David Downing, an expert on C. S. Lewis, is the author of a new adventure novel involving the Inklings, those famous writers of more than children’s books, even! National Review Online’s Kathryn Jean Lopez talked to him about Looking for the King and the literary and cultural legacies of the Inklings.
KATHRYN JEAN LOPEZ: Looking for the King reads as if it has been written by someone with a real fondness for the Inklings. Is that so?
DAVID DOWNING: Yes, I discovered C. S. Lewis, J. R. R. Tolkien, and Charles Williams during my college years. Back then, I thought the world was divided into two groups: thinkers who were not believers and believers who were not thinkers. So it was a major intellectual and spiritual breakthrough for me to discover these three great-thinking believers and believing thinkers. LOPEZ
: What is your goal in Looking for the King
DOWNING: First and foremost, I just want to tell a good story.
Beyond that, I frequently speak at conferences on Tolkien and Lewis. Audiences often ask, “What were Tolkien and Lewis like in real life? Is it true they were best friends? What was this group they belonged to — the Inklings? Was it a religious movement or some sort of literary society? Wouldn’t you have loved to have been a ‘fly on the wall’ at an Inklings meeting?”

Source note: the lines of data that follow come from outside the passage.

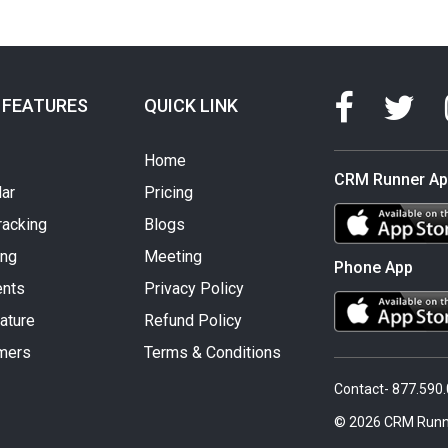
 FEATURES
QUICK LINK
Home
CRM Runner A
ar
Pricing
racking
Blogs
ing
Meeting
Phone App
nts
Privacy Policy
ature
Refund Policy
mers
Terms & Conditions
Contact- 877.590
© 2026 CRM Runn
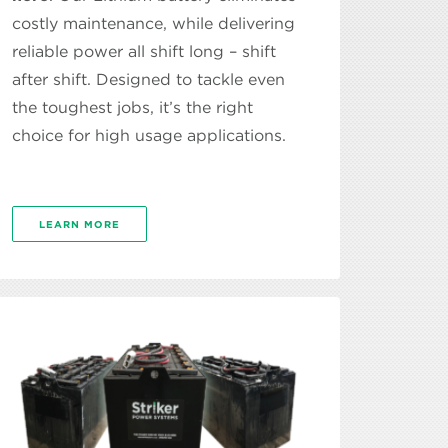
costly maintenance, while delivering
reliable power all shift long – shift
after shift. Designed to tackle even
the toughest jobs, it’s the right
choice for high usage applications.
LEARN MORE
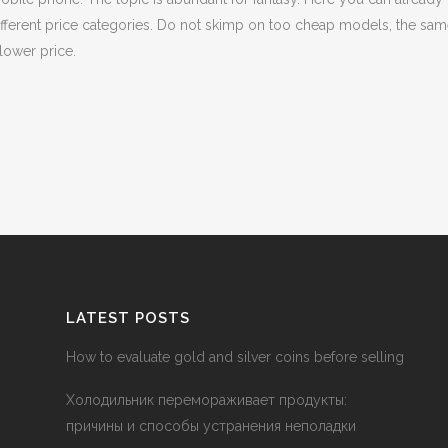
different price categories. Do not skimp on too cheap models, the sam
lower price.
LATEST POSTS
How to evaluate gold and silver coins before selling
Холодильник перемораживает продукты:
причины и способы устранения неполадки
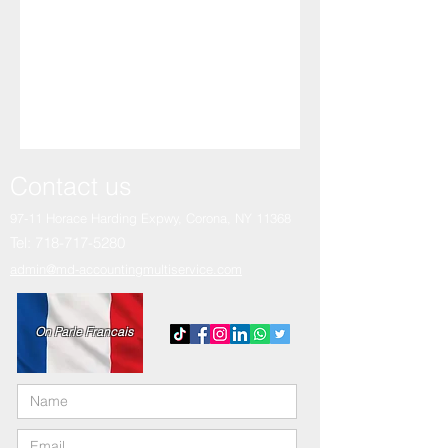
Contact us
97-11 Horace Harding Expwy,
Corona, NY 11368
Tel:
718-717-5280
admin@md-accountingmultiservice.com
On Parle Francais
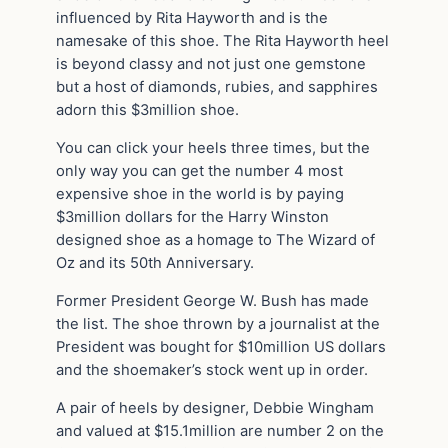
influenced by Rita Hayworth and is the
namesake of this shoe. The Rita Hayworth heel
is beyond classy and not just one gemstone
but a host of diamonds, rubies, and sapphires
adorn this $3million shoe.
You can click your heels three times, but the
only way you can get the number 4 most
expensive shoe in the world is by paying
$3million dollars for the Harry Winston
designed shoe as a homage to The Wizard of
Oz and its 50th Anniversary.
Former President George W. Bush has made
the list. The shoe thrown by a journalist at the
President was bought for $10million US dollars
and the shoemaker’s stock went up in order.
A pair of heels by designer, Debbie Wingham
and valued at $15.1million are number 2 on the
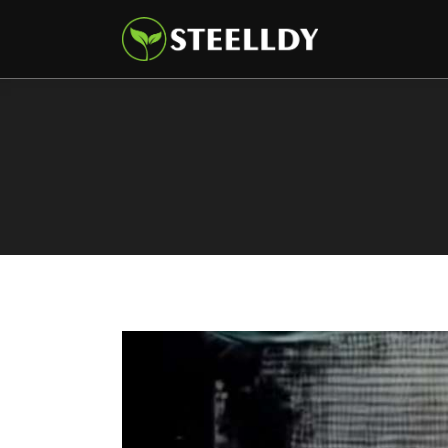
Climate
Markets
Tech
Reports
Shop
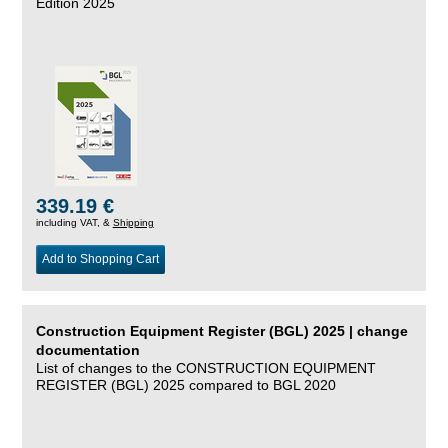
Edition 2025
339.19 €
including VAT, &
Shipping
Add to Shopping Cart
Construction Equipment Register (BGL) 2025 | change
documentation
List of changes to the CONSTRUCTION EQUIPMENT
REGISTER (BGL) 2025 compared to BGL 2020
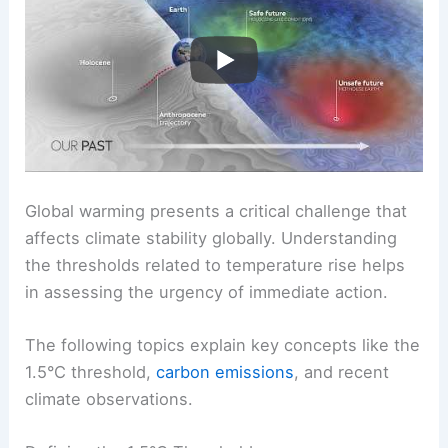
Threshold
Global warming presents a critical challenge that
affects climate stability globally. Understanding
the thresholds related to temperature rise helps
in assessing the urgency of immediate action.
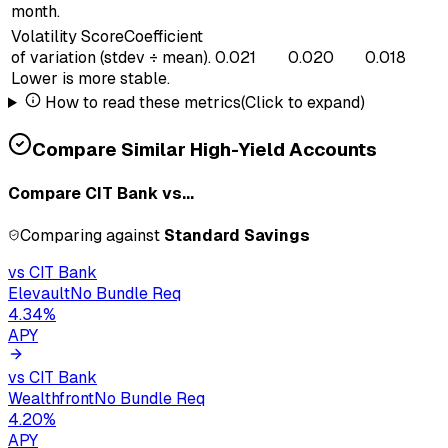
month.
Volatility Score
Coefficient
of variation (stdev ÷ mean).
0.021
0.020
0.018
Lower is more stable.
How to read these metrics
(Click to expand)
Compare Similar High-Yield Accounts
Compare
CIT Bank
vs...
Comparing against
Standard Savings
vs
CIT Bank
Elevault
No Bundle Req
4.34
%
APY
vs
CIT Bank
Wealthfront
No Bundle Req
4.20
%
APY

I have heard these questions so often that I decided I should try to answer them imaginatively, to take readers back in time to experience what it might be like to meet and get acquainted with the Inklings before they became famous.
Douglas Gresham, Lewis’s stepson, looked at one of the Lewis chapters in the novel and said it reads less like a work of fiction than an actual reminiscence by someone who shared a pub lunch with “Jack.” To me, that one remark repaid all my time and effort even before the book was published.
I also wanted to write a quest story that underscores the richness and beauty of the Christian worldview instead of undermining it. My protagonist, an ambitious but callow young American, discovers that his quest for a priceless, elusive relic is ultimately of less importance than his own spiritual journey.
LOPEZ: Who is your audience?
DOWNING: I think those who are most naturally drawn to the novel will be readers who already know and admire Lewis and Tolkien (and Williams) as thinkers and writers, but who want to know more about them as people. Of course, there are already helpful biographies of all three men. But a novel can portray them more vividly at a particular moment in time. It can distill their essence for readers without having to rehearse all the cradle-to-casket details of their lives.
I am hoping to reach a wider audience as well. The story of two young Americans trying to locate the Spear of Destiny somewhere in England, shadowed by mysterious and dangerous foes, makes for lively reading in itself, apart from getting to know the Inklings. So I am trying to interweave Inklings chapters with quest chapters.
Someone called this a cloak-and-dagger novel, but I see it as more of a “cloak and lager novel.” When my young adventurers are not on the road looking for the Spear, they do have several opportunities to sit down in a cozy pub with Tolkien or Lewis, to chat about stories and history, faith and fellowship — the things that separate mere living from a life well-lived.